I’ve always considered this episode a bit unspectacular, a bit of a misfire as an attempt at a mid-series “opener”. I’ve had to somewhat reevaluate this impression after this viewing. Although the episode has many problems and is far from perfect, there’s also a lot to like in there. Far from being a story about knocking off Hitler, this episode resolves the burning question about Amy and Rory’s daughter, i.e. River Song, hanging over from A Good Man Goes to War. It’s substantially a story with little in the way of plot, except concerning River’s attempted assassination of the Doctor. Maybe this is my main scruple with the episode. Without an actual story anchoring the episode, it all feels a bit messy and uncoordinated.
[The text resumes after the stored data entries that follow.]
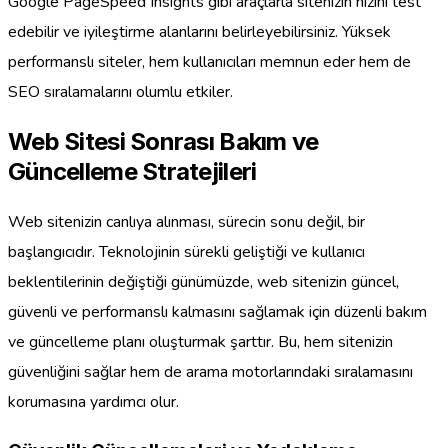
Google PageSpeed Insights gibi araçlarla sitenizin hızını test
edebilir ve iyileştirme alanlarını belirleyebilirsiniz. Yüksek
performanslı siteler, hem kullanıcıları memnun eder hem de
SEO sıralamalarını olumlu etkiler.
Web Sitesi Sonrası Bakım ve
Güncelleme Stratejileri
Web sitenizin canlıya alınması, sürecin sonu değil, bir
başlangıcıdır. Teknolojinin sürekli geliştiği ve kullanıcı
beklentilerinin değiştiği günümüzde, web sitenizin güncel,
güvenli ve performanslı kalmasını sağlamak için düzenli bakım
ve güncelleme planı oluşturmak şarttır. Bu, hem sitenizin
güvenliğini sağlar hem de arama motorlarındaki sıralamasını
korumasına yardımcı olur.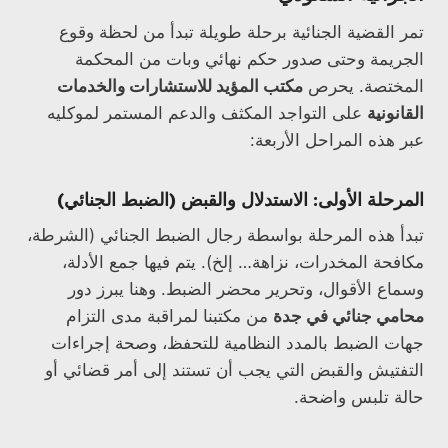
تمر القضية الجنائية برحلة طويلة تبدأ من لحظة وقوع
الجريمة وحتى صدور حكم نهائي وبات من المحكمة
المختصة. يحرص
مكتب المؤيد للاستشارات والخدمات
القانونية
على التواجد المكثف والدعم المستمر لموكليه
عبر هذه المراحل الأربعة:
المرحلة الأولى: الاستدلال والقبض (الضبط الجنائي)
تبدأ هذه المرحلة بواسطة رجال الضبط الجنائي (الشرطة،
مكافحة المخدرات، نزاهة… إلخ). يتم فيها جمع الأدلة،
وسماع الأقوال، وتحرير محضر الضبط. وهنا يبرز دور
محامي جنائي في جدة
من مكتبنا لمراقبة مدى التزام
جهات الضبط بالمدد النظامية للتحفظ، وصحة إجراءات
التفتيش والقبض التي يجب أن تستند إلى أمر قضائي أو
حالة تلبس واضحة.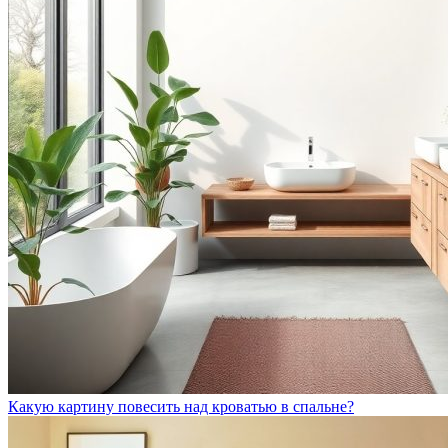
Какую картину повесить над кроватью в спальне?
I appreciate the revelations about River Song/Mels, and the arc development concerning the Silence’s conspiracy to kill the Doctor, and River’s role therein, but I find hard to look past how disjointed and poorly choreographed this episode feels.
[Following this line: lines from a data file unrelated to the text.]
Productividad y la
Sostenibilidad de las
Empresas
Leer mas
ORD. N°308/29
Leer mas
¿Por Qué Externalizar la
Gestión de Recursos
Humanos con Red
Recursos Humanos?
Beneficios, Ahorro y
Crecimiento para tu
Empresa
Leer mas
Let’s talk about River, though. The “River” we see at the beginning of the episode, the delinquent Mels, is different from the River we know and love. Both River and Mels are “bad girls” with a rebellious streak, but unlike River’s misbehaviour, there’s no method to Mels’ madness, no purpose to her anarchy. Perhaps that reflects the subsequent influence of the Doctor over River? Mels was raised by a cult to be a psychopath with the sole purpose of killing the Doctor—it’s no wonder she was perennially in trouble with authority. Mels is portrayed as a delightfully diabolical woman; this was particularly apparent to me when the Doctor first realised he’d been poisoned, and his body had begun to give way, and Mels merely stood there smiling wickedly… before proceeding to terrorise the people of Berlin. But right at the end, with the Doctor on his deathbed, she becomes the River Song we recognise, giving him her regeneration energy to save his life. “Hello, sweetie.” It’s a beautiful moment. Alex Kingston was enjoyable to watch; she carried out really well both the comical (“So I was on my way to this gay Gypsy bar-mitzvah…”) and the more villainous stuff that she obviously had riveting fun playing, but also the more emotive and agonised material near the end.
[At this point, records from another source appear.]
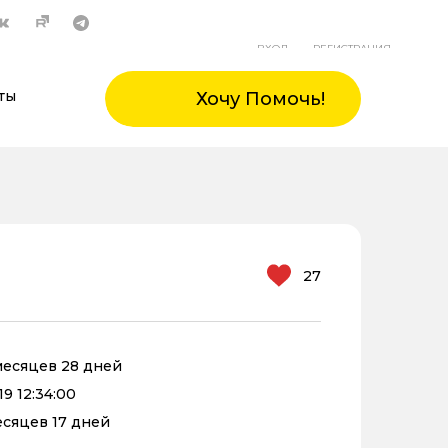
ВХОД
РЕГИСТРАЦИЯ
ты
Хочу Помочь!
27
 месяцев 28 дней
9 12:34:00
месяцев 17 дней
The last fifteen minutes or so of this episode, in general, redeem it in my estimation. While the first half hour was messy and over-pitched, the final third was close to sublime, beginning with the Doctor struggling to hold onto life in the TARDIS, arguing with the TARDIS’s voice interface, successively taking the forms of himself, Rose, Martha, Donna and finally little Amelia Pond. The Doctor’s argument with voice-interface Pond was funny while it lasted, but also touching that Amelia Pond’s hologram’s utterance “fish fingers and custard” roused the Doctor into action. So was it also touching watching the Doctor, dying and weakening by the second, trying to force himself to save his friends, and River. Matt Smith conveyed powerfully the physical and emotional turmoil the Doctor was in as he tried in vain to struggle through his impending death to help his best friends. Supremely selfless, even at the point of death. And I’m as moved by the resolution to this episode as much as anyone: the beginning of River Song, when she rejects her conditioning and selflessly delivers the Doctor from death.
Some final thoughts. I thought the story of Mels’ growing up with Amy and Rory was charming. Especially the moment we see Amy and Rory get together. Too cute. Rory himself was written well in this episode. He’s steadily becoming less of the wimp he was when we first met him, and more of a brave action man. Marriage apparently suits him. Although, as I said, the episode is not without its very visible problems, the last fifteen minutes are exceptional, absorbing viewing, and effectively redeem the episode in my eyes. That raises out the company of “meh” episodes and into that of “good” episodes, in my book.